Can you believe that Yirmi just recently turned 5?
Until Yirmi was born and we received the birth diagnosis of Trisomy 21, I knew very little about what that entailed. I had the stereotypical perceptions of people with Down syndrome based on very limited personal connection. When Yirmi was born, my eyes were opened to a much broader, more appreciative and more accurate way of seeing people with differences.
Though people tend to assign a lot of significance to the differences (skin color, religion, political affiliation, income level, abilities), we’re all more alike than different, and we all benefit when we place more emphasis on what makes us similar. More than anything – every one of us wants to be valued for who we are. And this has been my focus in raising Yirmi.

We had a 3 hour appointment with a developmental pediatrician very recently (the first since leaving Karmiel 2.5 years ago), who was blown away by Yirmi. She kept exclaiming that she’s never seen a 5 year old with T21 like him in her decades of working in the field.
She said that he is bright, communicative, emotionally present, focused, takes initiative, and has the confidence to try new things in a new environment. She told me that these aren’t qualities that she’s seen in a child with T21 of this age, particularly combined with a language delay like his (‘Usually these kids are shut down.’).
A week later I took Rafael for his intake appointment, and again she remarked on how taken she was with Yirmi. “He’s so emotionally intact.”
Why is it the norm for a child with T21 to not be emotionally intact? To not be confident or communicative in new situations? To not trust their abilities? To not be willing to try new things? To not keep trying to be understood?
Could it be in part because of how those with whom they interact regularly treat them? Are the frameworks in which they spend most of their time focused on what they can’t do instead of what they can? Are they being defined by limitation instead of possibility?

People have told me Yirmi doesn’t act like he has Down syndrome, or that he must have it ‘just a little bit’. What does that even mean??? What limited perceptions are those comments based on?? You can’t have T21 just a little bit – either you’ve got it or you don’t. He definitely has garden variety Down syndrome, present in every cell of his body.
Though professionals have told me that Yirmi is doing very well, it’s not because he’s inherently different or better than any other child with T21. I’m not holding him up as an ideal or trying to imply he’s the most amazing child with T21 ever. Comparisons of performance and impressing anyone else isn’t my goal – he is who he is and and regardless of percentages or testing or anything else, he is enough as he is right now.
Having said that, in line with the 80/20 principle, I believe 80% of children with T21 can be doing just as well if given similar support. I don’t think he should be as unusual as the professionals say he is. Actually, I think a lot of kids with T21 are already doing great but probably most of them are also being treated like outliers.
I passionately believe that every child deserves to be treated with respect. With respect for where he is right now, with support for whatever limitation he has at this time, and with belief in who he will be in the future.
It’s not hard to do this. It’s really not. It may be counter cultural, but it’s not hard. People think I must ‘work so much’ with Yirmi. I don’t see what I do as work; he’s not my project to fix. What I do that I think is of the most value is to parent him the same as all of my other children – I look at what his needs are and try to find integrated ways to support those needs in our daily lives.

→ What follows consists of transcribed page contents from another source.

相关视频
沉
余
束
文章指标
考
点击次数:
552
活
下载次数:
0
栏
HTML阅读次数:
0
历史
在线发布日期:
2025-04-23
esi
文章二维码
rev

In my opinion, the most challenging thing is to recognize the aspects of your thinking about your child that are limiting, and then to change those thoughts. Your actions will follow your thoughts, and your child responds to your thoughts about him. If you think your child is capable, you’ll have different expectations and take different action than if you think your child has significant limitations.
To consciously shift from a paradigm of limitation to possibility means seeing the potential in your child and acting in alignment with what you trust he will become, long before you see that in him.
If he can’t yet talk or can’t yet walk, it means believing that if you keep giving good quality input, that you can trust the timing of the output (ie performance) even when it’s taking a lot longer than you would like. At age 4, Yirmi still hardly said any words. Now a year later, we’re seeing an explosion of speech. And I trust that we’ll continue to see significant gains with time.
Shifting that paradigm means reflecting your child’s positive inner value to him even at times that he’s immature, irresponsible, unreliable, hypersensitive, or mean. It means trusting your child’s potential and holding on to that vision even when external circumstances might give you reason to feel discouraged.
And that’s something that benefits every child, regardless of diagnosis!